Several red, yellow, and blue Pikmin can be found across the land on ledges of Super Nintendo World at Universal Studios Japan, with some carrying objects like coins from the Mario franchise and a berry. In 2025, Miyamoto confirmed that Pikmin can appear across any Nintendo franchise seamlessly, and they have since appeared in the DLC for Super Mario Bros. Wonder and The Super Mario Galaxy Movie.

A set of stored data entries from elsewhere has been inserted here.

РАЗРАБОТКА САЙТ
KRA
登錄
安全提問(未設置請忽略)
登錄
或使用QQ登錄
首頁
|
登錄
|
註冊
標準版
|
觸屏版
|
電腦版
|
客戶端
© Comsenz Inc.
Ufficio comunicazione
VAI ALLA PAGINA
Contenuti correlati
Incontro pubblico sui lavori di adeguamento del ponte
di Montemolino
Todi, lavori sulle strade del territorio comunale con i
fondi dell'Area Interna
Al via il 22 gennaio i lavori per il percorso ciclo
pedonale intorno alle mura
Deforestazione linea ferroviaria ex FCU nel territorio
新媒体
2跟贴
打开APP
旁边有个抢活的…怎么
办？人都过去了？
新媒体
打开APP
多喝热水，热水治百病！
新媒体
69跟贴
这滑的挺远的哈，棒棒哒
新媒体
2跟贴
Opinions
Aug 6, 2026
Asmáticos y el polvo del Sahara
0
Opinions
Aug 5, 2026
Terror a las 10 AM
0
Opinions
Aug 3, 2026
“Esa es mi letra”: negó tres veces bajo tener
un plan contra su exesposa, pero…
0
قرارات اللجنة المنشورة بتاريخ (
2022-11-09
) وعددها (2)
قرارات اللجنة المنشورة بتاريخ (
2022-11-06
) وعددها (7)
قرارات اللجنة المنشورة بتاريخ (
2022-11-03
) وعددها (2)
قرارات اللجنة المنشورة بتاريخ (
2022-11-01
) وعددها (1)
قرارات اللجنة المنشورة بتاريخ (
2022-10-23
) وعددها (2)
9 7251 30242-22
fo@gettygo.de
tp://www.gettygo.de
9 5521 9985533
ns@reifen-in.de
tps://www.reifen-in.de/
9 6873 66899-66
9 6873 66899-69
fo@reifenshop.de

Pikmin gummy candy was released exclusively in Japan in September 2021. This candy included grape-flavored blues, apple-flavored reds, orange-flavored yellows, and lemon-flavored white Pikmin.

A manga-style comic strip based on the Pikmin series, written by Kino Takahashi, was first published on June 21, 2023.

=== Pikmin Short Movies ===
On November 5, 2014, three short, animated Pikmin movies were released on the Wii U and Nintendo 3DS eShop, after being shown at the Tokyo International Film Festival. The films, "The Night Juicer", "Treasure in a Bottle", and "Occupational Hazards", each feature groups of Pikmin and often Captain Olimar as well. To commemorate the films, puzzles related to them were made available in the Puzzle Swap game mode of StreetPass Mii Plaza. They were later uploaded to YouTube to promote Pikmin 3 Deluxe.

=== Close to You ===
On October 7, 2025, an animated short film featuring a baby chasing a moving pacifier, with Pikmin motifs, was released, leading to speculation that it was related to the Pikmin series. Others incorrectly guessed that it was an origin story to the Mario character Rosalina for The Super Mario Galaxy Movie, pointing out the baby's similar appearance. The next day, Nintendo released a second version of the short film on the Nintendo Today! app that revealed that the pacifier was being moved by previously invisible Pikmin. Whereas the first short featured a piano piece, the second short featured a more complete instrumentation. On October 22, 2025, both versions were released together on YouTube. The shorts were the first to be produced by Nintendo in-house, by its animation studio Nintendo Pictures.